While Rev. Meissner gives a fine LCMS answer to the question of why a woman’s sister (not a member of an LCMS congregation) was not permitted to partake of Holy Communion at her LCMS congregation [October issue], the answer fails to recognize that the decision to commune a non-member is not so cut and dry. Membership in an LCMS congregation is not the only factor that determines if a person is of the same confession that we are and is, in fact, in unity with us. Many of my members have had children baptized, confirmed and married in the LCMS and yet now worship with their spouse in another church body. Should they be denied Holy Communion at an LCMS table when they come home to visit? To answer a hasty, by-the-book “yes” to that question seems to put a higher stress upon the visible unity of one’s denominational affiliation than on the invisible unity of one’s faith.

Rev. John C. Stennfeld
Austin, Texas

The October issue is the best issue yet. It had so much information and guidelines [for] so many young people who don’t know how to handle what is in our world today. I am so happy that the Witness addressed these issues. All the articles would make wonderful Bible studies.

Susie Steckel
Paonia, Colo.

The last issue of The Lutheran Witness certainly has created a stir and, unfortunately, division among LCMS Lutherans who have different views on the same Bible passages. Perhaps that was your intent. For justice and equity and to bring the controversy more into the open, I suggest that you have another issue in which progressive members of the LCMS could answer the same questions from their perspective.

Barb Foster
Portland, Ore.

Thank you for the October edition of the Lutheran Witness. I enjoyed reading the questions and answers instead of regular articles. The questions were some that I have had over the years, and I’m sure many other folks have had also. Please continue to put questions and answers in the Lutheran Witness.

Judy Sattelmeier
Peoria, Ariz.

The October issue of the Lutheran Witness is the most biased and one-sided issue of the official publication of the LCMS I have ever seen. Where is the “other side” of these practices, also biblically-based, for consideration of the readers?
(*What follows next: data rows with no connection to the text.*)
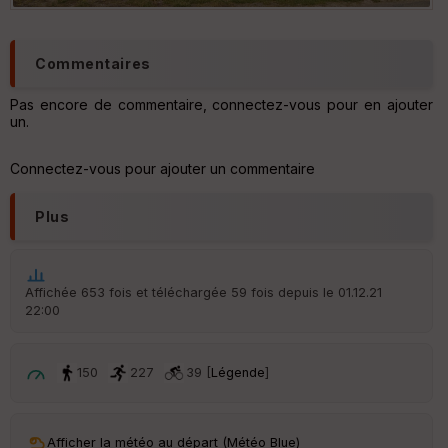
r
Commentaires
Tr
an
sp
Pas encore de commentaire, connectez-vous pour en ajouter
ar
un.
en
ce
Connectez-vous pour ajouter un commentaire
Po
Plus
int
illé
s
Affichée 653 fois et téléchargée 59 fois depuis le 01.12.21
S
22:00
e
n
s
150
227
39 [
Légende
]
St
re
Afficher la météo au départ (Météo Blue)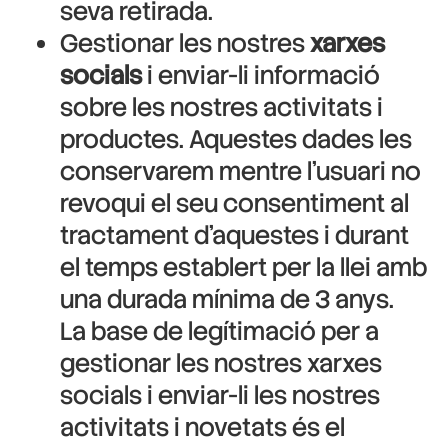
seva retirada.
Gestionar les nostres
xarxes
socials
i enviar-li informació
sobre les nostres activitats i
productes. Aquestes dades les
conservarem mentre l’usuari no
revoqui el seu consentiment al
tractament d’aquestes i durant
el temps establert per la llei amb
una durada mínima de 3 anys.
La base de legítimació per a
gestionar les nostres xarxes
socials i enviar-li les nostres
activitats i novetats és el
The impression given is that these answers to questions define who the LCMS is in practice, when recent conventions would indicate these answers represent about 51 percent or even 50 percent of the Synod, and a great number of pastors and congregations see things differently.

The October Witness can result in some serious damage to many people who do not find themselves in lockstep with these positions but are part of the LCMS. Now we pastors have to clean up the mess. Why not present a balanced approach that recognizes godly differences and yet emphasize that we are still one. Or are we still one?

Rev. Ty Miles
Portland, Ore.

The recent October issue was simply the best issue I have ever seen. There is a fresh breeze blowing through the Missouri Synod: It is honesty. Finally, we’re addressing things and stopping the institutional mindset that wants to pretend as though everything is okay when it isn’t. Perhaps, the honesty and compassion shown by your magazine can be a model for all of the Synod. If so, we might become a bit less dysfunctional and inwardly turned.

Rev. David Petersen
Fort Wayne, Ind.

It was with great disappointment and sadness that I read the letter (Lutheran Witness October 2012) from a member of a Lutheran church that had refused communion to her sister, a professing Christian.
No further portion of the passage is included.